• _WORK INSTRUCTIONS_: Copy every line of the records that includes the word "Industrial".
Start of DATA IN THIS EXERCISE
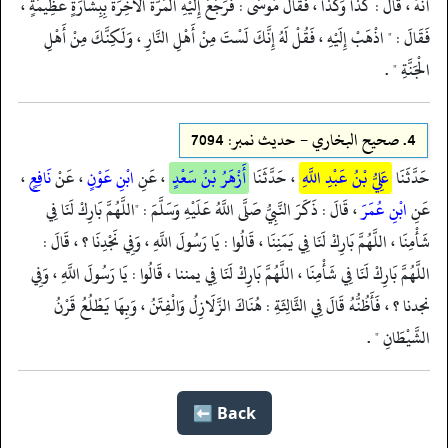
أَنَّهُ ، قَالَ : كَذَا وَكَذَا ، فَقَالَ مُوسَى : فَرَجَعَ إِلَيْهِ الْمَرَّةَ الْآخِرَةَ بِبِشَارَةٍ عَظِيمَةٍ ،
فَقَالَ : " اذْهَبْ إِلَيْهِ ، فَقُلْ لَهُ إِنَّكَ لَسْتَ مِنْ أَهْلِ النَّارِ ، وَلَكِنَّكَ مِنْ أَهْلِ
الْجَنَّةِ " .
4.
صحيح البخاري - حدیث نمبر: 7094
حَدَّثَنَا
عَلِيُّ بْنُ عَبْدِ اللَّهِ
، حَدَّثَنَا
أَزْهَرُ بْنُ سَعْدٍ
، عَنِ
ابْنِ عَوْنٍ
، عَنْ
نَافِعٍ
،
عَنِ
ابْنِ عُمَرَ
، قَالَ : ذَكَرَ النَّبِيُّ صَلَّى اللَّهُ عَلَيْهِ وَسَلَّمَ : "اللَّهُمَّ بَارِكْ لَنَا فِي
شَأْمِنَا ، اللَّهُمَّ بَارِكْ لَنَا فِي يَمَنِنَا ، قَالُوا : يَا رَسُولَ اللَّهِ ، وَفِي نَجْدِنَا ؟ ، قَالَ :
اللَّهُمَّ بَارِكْ لَنَا فِي شَأْمِنَا ، اللَّهُمَّ بَارِكْ لَنَا فِي يمننا ، قَالُوا : يَا رَسُولَ اللَّهِ ، وَفِي
نجدنا ؟ ، فَأَظُنُّهُ قَالَ فِي الثَّالِثَةِ : هُنَاكَ الزَّلَازِلُ وَالْفِتَنُ ، وَبِهَا يَطْلُعُ قَرْنُ
الشَّيْطَانِ " .
Back ⬅️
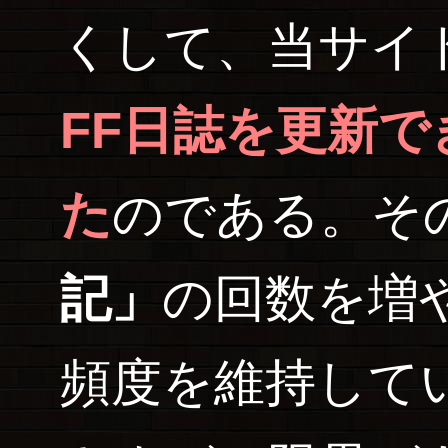
くして、当サイ
FF日誌を更新
た
のである。そ
記」
の回数を増
頻度を維持して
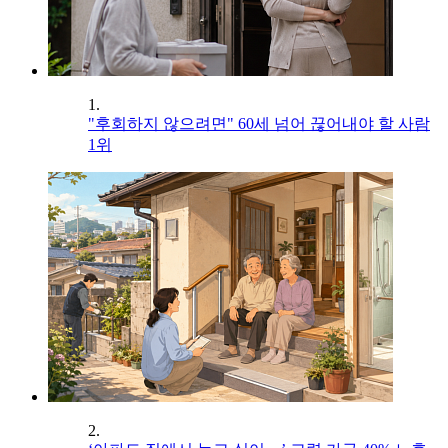
1.
"후회하지 않으려면" 60세 넘어 끊어내야 할 사람
1위
2.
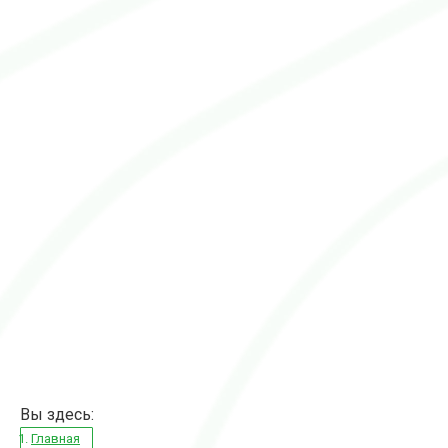
Вы здесь:
Главная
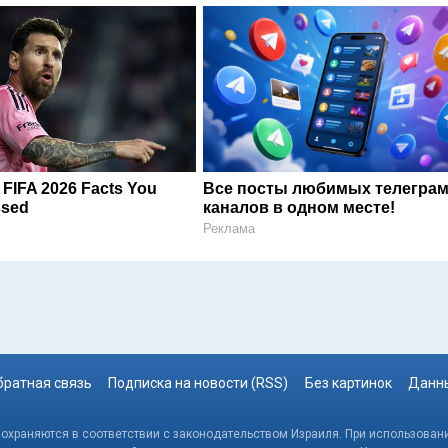
e FIFA 2026 Facts You
Все посты любимых телегра
ssed
каналов в одном месте!
Реклама
братная связь
Подписка на новости (RSS)
Без картинок
Данны
, охраняются в соответствии с законодательством Израиля. При использовани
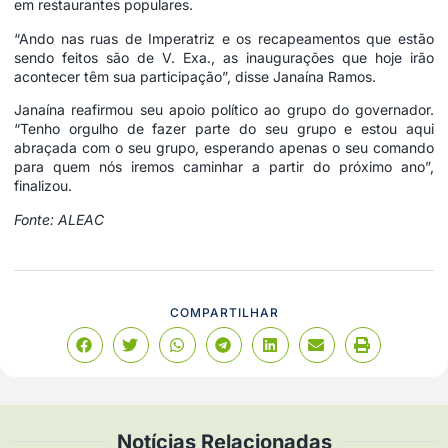
em restaurantes populares.
“Ando nas ruas de Imperatriz e os recapeamentos que estão
sendo feitos são de V. Exa., as inaugurações que hoje irão
acontecer têm sua participação”, disse Janaína Ramos.
Janaína reafirmou seu apoio político ao grupo do governador.
“Tenho orgulho de fazer parte do seu grupo e estou aqui
abraçada com o seu grupo, esperando apenas o seu comando
para quem nós iremos caminhar a partir do próximo ano”,
finalizou.
Fonte: ALEAC
COMPARTILHAR
Notícias Relacionadas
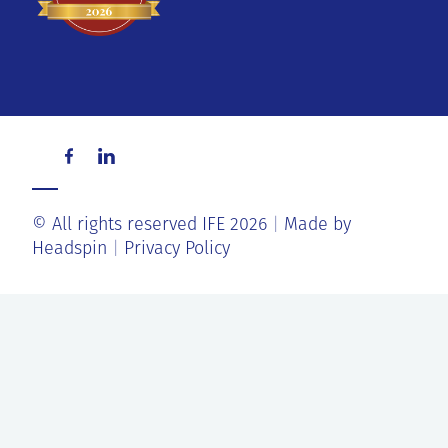
© All rights reserved IFE 2026
Made by
Headspin
Privacy Policy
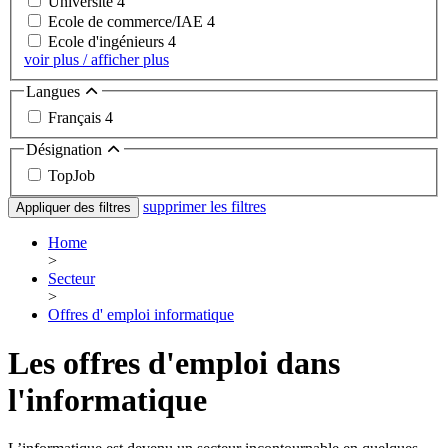
Université
4
Ecole de commerce/IAE
4
Ecole d'ingénieurs
4
voir plus / afficher plus
Langues
Français
4
Désignation
TopJob
supprimer les filtres
Appliquer des filtres
Home
>
Secteur
>
Offres d' emploi informatique
Les offres d'emploi dans
l'informatique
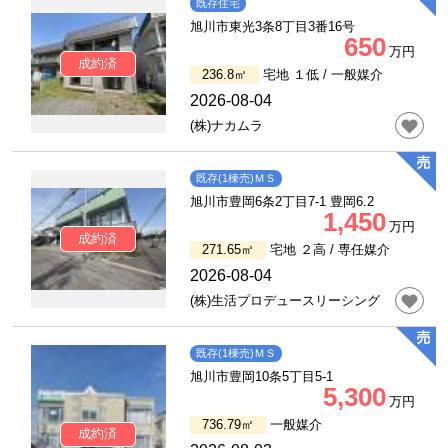
既存住宅
旭川市東光3条8丁目3番16号
650
万円
成約済
236.8㎡
宅地 １低 /
一般媒介
2026-08-04
(株)ナカムラ
既存(1棟売)ＭＳ
旭川市豊岡6条2丁目7-1 豊岡6.2
1,450
万円
成約済
271.65㎡
宅地 ２高 /
専任媒介
2026-08-04
(株)生活プロデュースリーシング
既存(1棟売)ＭＳ
旭川市豊岡10条5丁目5-1
5,300
万円
736.79㎡
一般媒介
成約済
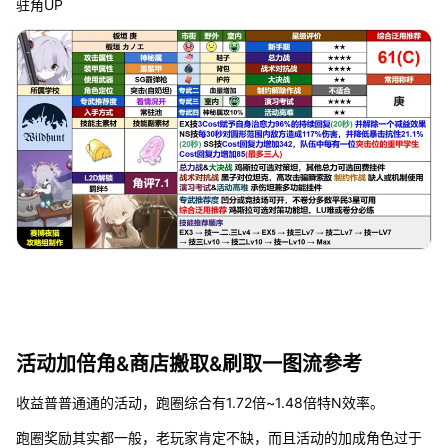
驻角UP
活动加倍角&商店搬取&刷取一图流参考
收益普普通通的活动，跑圈综合有1.72倍~1.48倍特N效率。
跑圈奖励其实都一般，老玩家肯定不缺，而且活动的加成角色过于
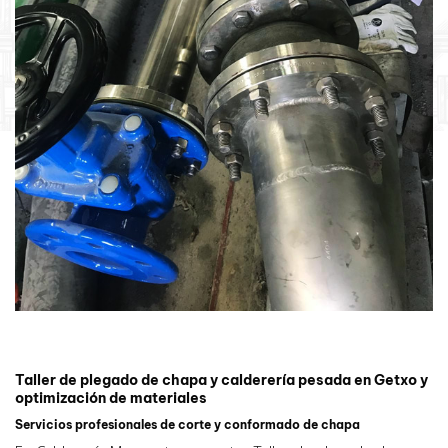
Taller de plegado de chapa y calderería pesada en Getxo y
optimización de materiales
Servicios profesionales de corte y conformado de chapa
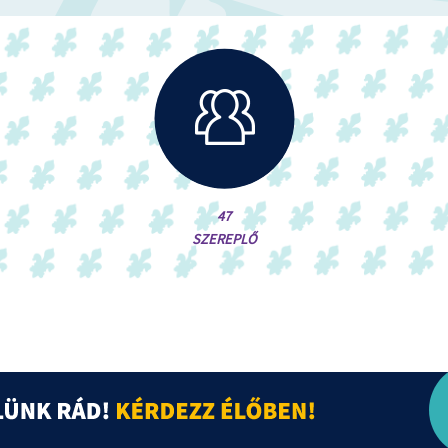
47
SZEREPLŐ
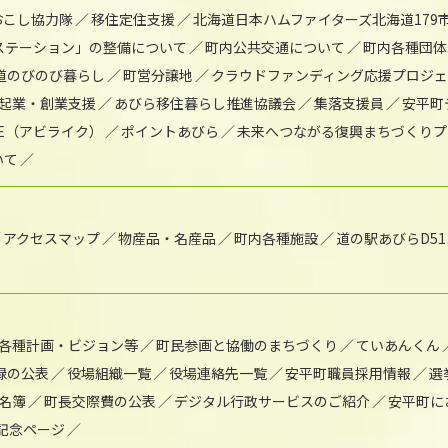
おこし協力隊
移住定住支援
北海道日本ハムファイターズ北海道179
)ステーション」の整備について
町内公共交通について
町内各種団体
道のびのび暮らし
町営分譲地
クラウドファンディング応援プロジ
起業・創業支援
あびら移住暮らし推進協議会
集落支援員
安平町
IKE（アビライク）
ポイントあびら
未来へつながる復興まちづくりプ
いて
アクセスマップ
物産品・名産品
町内各種施設
道の駅あびらD5
各種計画・ビジョン等
町民参画と協働のまちづくり
ていあんくん
録の公表
役場組織一覧
役場連絡先一覧
安平町職員採用情報
選
名簿
町長交際費の公表
デジタル行政サービスのご紹介
安平町に
年記念ページ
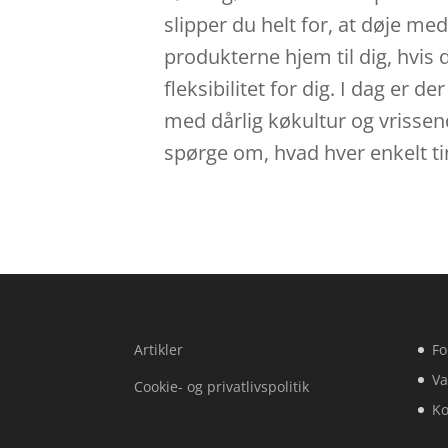
slipper du helt for, at døje me
produkterne hjem til dig, hvis d
fleksibilitet for dig. I dag er d
med dårlig køkultur og vrissend
spørge om, hvad hver enkelt ti
Artikler
Fo
Va
Cookie- og privatlivspolitik
Ko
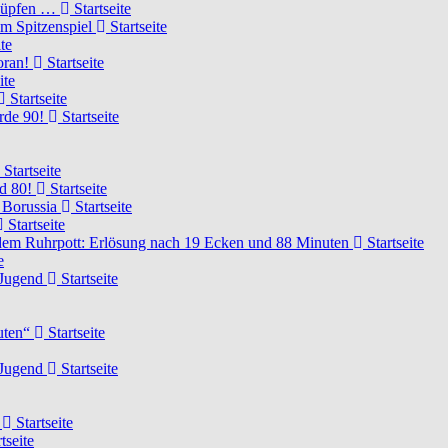
knüpfen …
Startseite
um Spitzenspiel
Startseite
te
voran!
Startseite
ite
Startseite
urde 90!
Startseite
Startseite
rd 80!
Startseite
 Borussia
Startseite
Startseite
dem Ruhrpott: Erlösung nach 19 Ecken und 88 Minuten
Startseite
e
-Jugend
Startseite
nuten“
Startseite
-Jugend
Startseite
d
Startseite
tseite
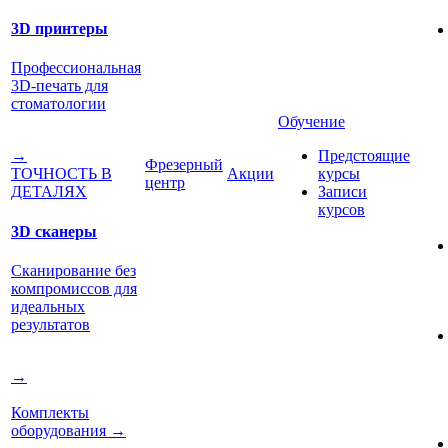
3D принтеры
Профессиональная
3D-печать для
стоматологии
Обучение
Предстоящие
→
Фрезерный
Акции
курсы
ТОЧНОСТЬ В
центр
Записи
ДЕТАЛЯХ
курсов
3D сканеры
Сканирование без
компромиссов для
идеальных
результатов
→
Комплекты
оборудования
→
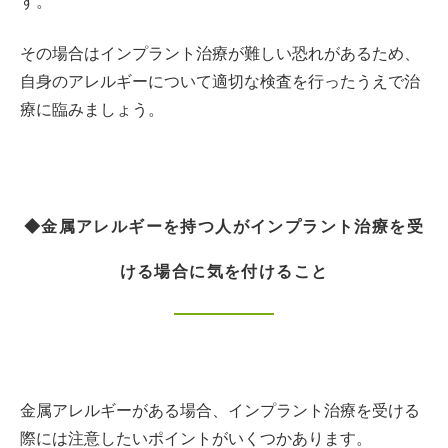
す。
その場合はインプラント治療が難しい恐れがあるため、
自身のアレルギーについて適切な検査を行ったうえで治
療に臨みましょう。
◆金属アレルギーを持つ人がインプラント治療を受
ける場合に気を付けること
金属アレルギーがある場合、インプラント治療を受ける
際には注意したいポイントがいくつかあります。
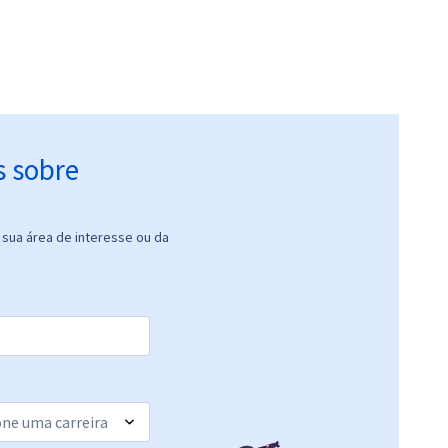
s sobre
sua área de interesse ou da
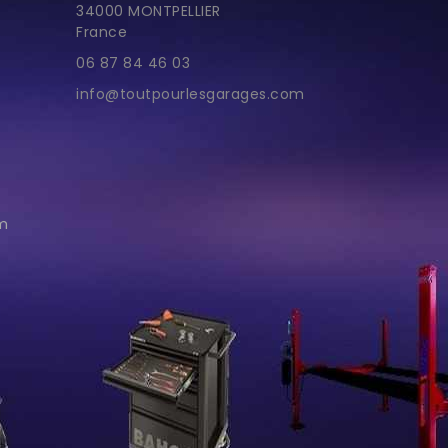
34000 MONTPELLIER
France
06 87 84 46 03
info@toutpourlesgarages.com
im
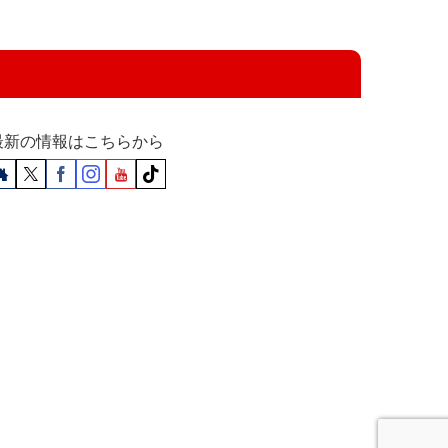
最新の情報はこちらから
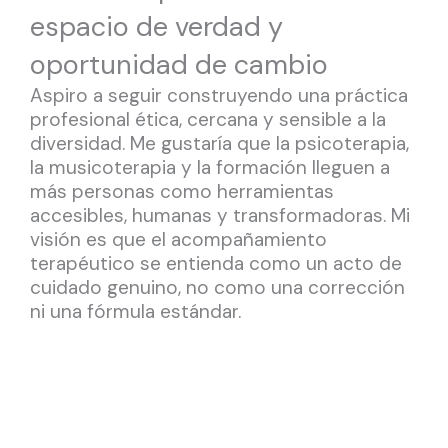
espacio de verdad y
oportunidad de cambio
Aspiro a seguir construyendo una práctica
profesional ética, cercana y sensible a la
diversidad. Me gustaría que la psicoterapia,
la musicoterapia y la formación lleguen a
más personas como herramientas
accesibles, humanas y transformadoras. Mi
visión es que el acompañamiento
terapéutico se entienda como un acto de
cuidado genuino, no como una corrección
ni una fórmula estándar.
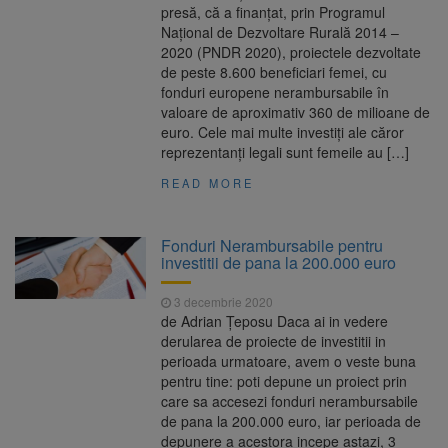
presă, că a finanțat, prin Programul
Național de Dezvoltare Rurală 2014 –
2020 (PNDR 2020), proiectele dezvoltate
de peste 8.600 beneficiari femei, cu
fonduri europene nerambursabile în
valoare de aproximativ 360 de milioane de
euro. Cele mai multe investiți ale căror
reprezentanți legali sunt femeile au […]
READ MORE
Fonduri Nerambursabile pentru
investitii de pana la 200.000 euro
3 decembrie 2020
de Adrian Țeposu Daca ai in vedere
derularea de proiecte de investitii in
perioada urmatoare, avem o veste buna
pentru tine: poti depune un proiect prin
care sa accesezi fonduri nerambursabile
de pana la 200.000 euro, iar perioada de
depunere a acestora incepe astazi, 3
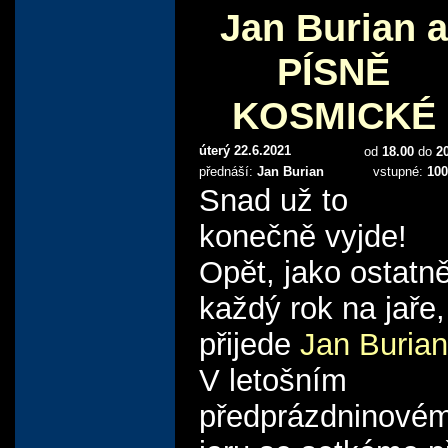
Jan Burian a
PÍSNĚ
KOSMICKÉ
úterý 22.6.2021
od
18.00
do
2
přednáší:
Jan Burian
vstupné:
100
Snad už to
konečně vyjde!
Opět, jako ostatn
každý rok na jaře,
přijede
Jan Burian
V letošním
předprázdninové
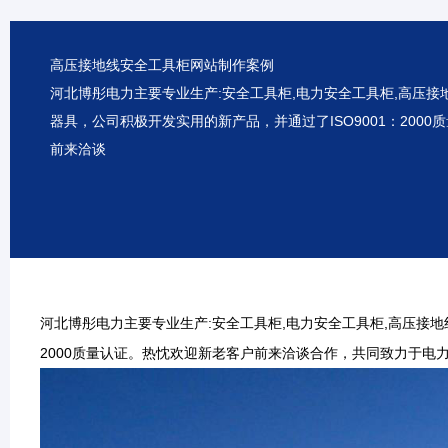
高压接地线安全工具柜网站制作案例
河北博彤电力主要专业生产:安全工具柜,电力安全工具柜,高压
器具，公司积极开发实用的新产品，并通过了ISO9001：200
前来洽谈
河北博彤电力主要专业生产:安全工具柜,电力安全工具柜,高压接地
2000质量认证。热忱欢迎新老客户前来洽谈合作，共同致力于电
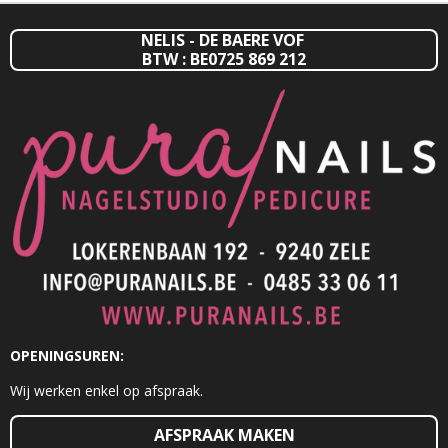
NELIS - DE BAERE VOF
BTW : BE0725 869 212
OPENINGSUREN:
Wij werken enkel op afspraak.
AFSPRAAK MAKEN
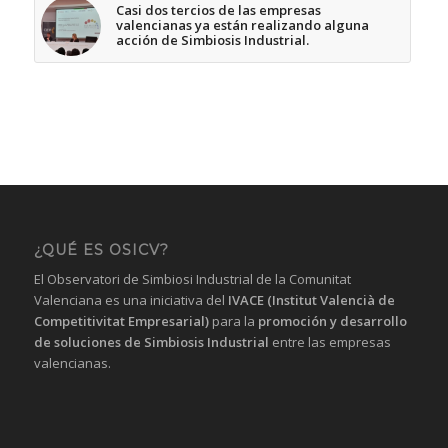
Casi dos tercios de las empresas
valencianas ya están realizando alguna
acción de Simbiosis Industrial.
¿QUÉ ES OSICV?
El Observatori de Simbiosi Industrial de la Comunitat
Valenciana es una iniciativa del
IVACE (Institut Valencià de
Competitivitat Empresarial)
para la
promoción y desarrollo
de soluciones de Simbiosis Industrial
entre las empresas
valencianas.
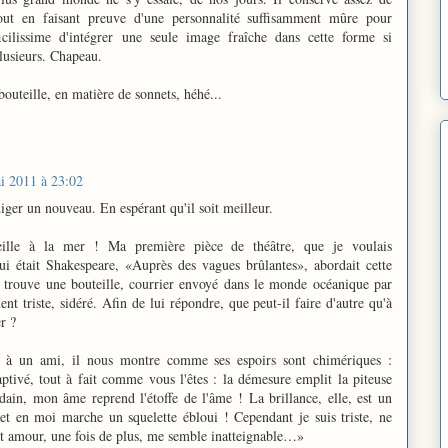
out en faisant preuve d'une personnalité suffisamment mûre pour
ficilissime d'intégrer une seule image fraîche dans cette forme si
plusieurs. Chapeau.
 bouteille, en matière de sonnets, héhé...
i 2011 à 23:02
iger un nouveau. En espérant qu'il soit meilleur.
ille à la mer ! Ma première pièce de théâtre, que je voulais
ui était Shakespeare, «Auprès des vagues brûlantes», abordait cette
 trouve une bouteille, courrier envoyé dans le monde océanique par
t triste, sidéré. Afin de lui répondre, que peut-il faire d'autre qu'à
r ?
se à un ami, il nous montre comme ses espoirs sont chimériques :
captivé, tout à fait comme vous l'êtes : la démesure emplit la piteuse
dain, mon âme reprend l'étoffe de l'âme ! La brillance, elle, est un
t en moi marche un squelette ébloui ! Cependant je suis triste, ne
et amour, une fois de plus, me semble inatteignable…»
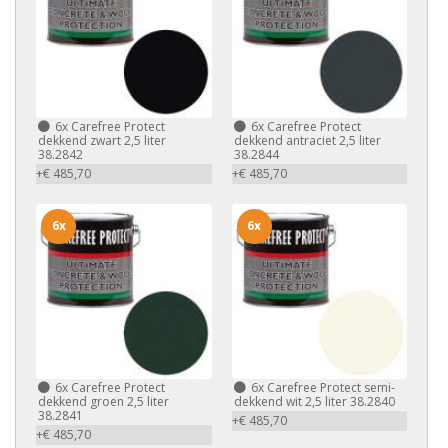
6x
Carefree Protect
6x
Carefree Protect
dekkend zwart 2,5 liter
dekkend antraciet 2,5 liter
38.2842
38.2844
+€ 485,70
+€ 485,70
6x
6x
6x
Carefree Protect
6x
Carefree Protect semi-
dekkend groen 2,5 liter
dekkend wit 2,5 liter 38.2840
38.2841
+€ 485,70
+€ 485,70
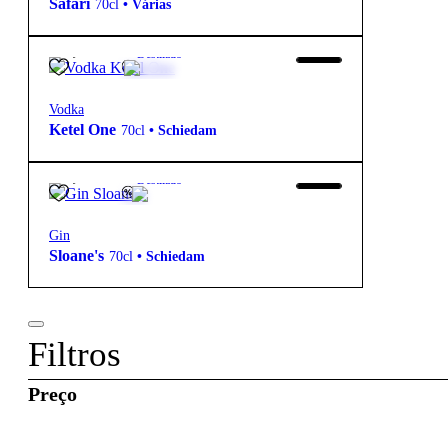
Safari
70cl
•
Várias
35,25
€
40º
Destilado
Vodka
Ketel One
70cl
•
Schiedam
38,50
€
40º
Destilado
Gin
Sloane's
70cl
•
Schiedam
Filtros
Preço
End of DATA IN THIS EXERCISE
• _ANSWER FOR THE TASK_:
acción de Simbiosis Industrial.
El Observatori de Simbiosi Industrial de la Comunitat
de soluciones de Simbiosis Industrial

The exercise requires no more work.